• Action item:
Copy nothing but the lines below running from the line containing "呼び出し番号表示+広告の" through the line containing "小売･流通市場で店頭でデ", both end lines included.

• Given information:
■ ■ ■ ■ ■ ■ ■
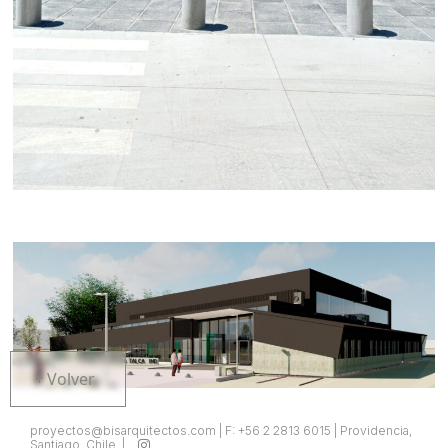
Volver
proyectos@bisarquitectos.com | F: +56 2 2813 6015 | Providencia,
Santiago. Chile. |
■ ■ ■ ■ ■ ■ ■
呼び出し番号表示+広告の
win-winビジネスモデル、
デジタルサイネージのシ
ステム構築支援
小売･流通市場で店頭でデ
■ ■ ■ ■ ■ ■ ■
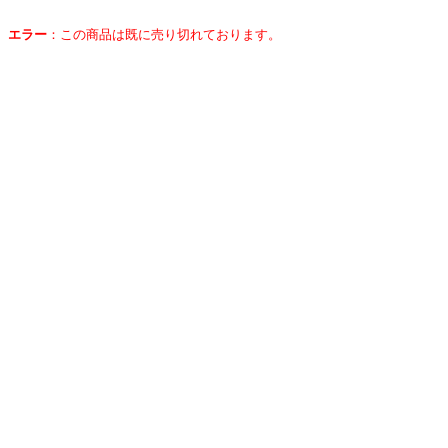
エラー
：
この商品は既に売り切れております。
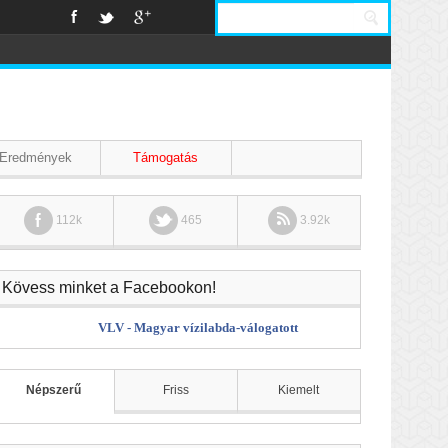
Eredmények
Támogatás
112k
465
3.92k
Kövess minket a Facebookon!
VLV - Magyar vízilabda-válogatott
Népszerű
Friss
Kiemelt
■ ■ ■ ■ ■ ■ ■
• Task result:
呼び出し番号表示+広告の
win-winビジネスモデル、
デジタルサイネージのシ
ステム構築支援
小売･流通市場で店頭でデ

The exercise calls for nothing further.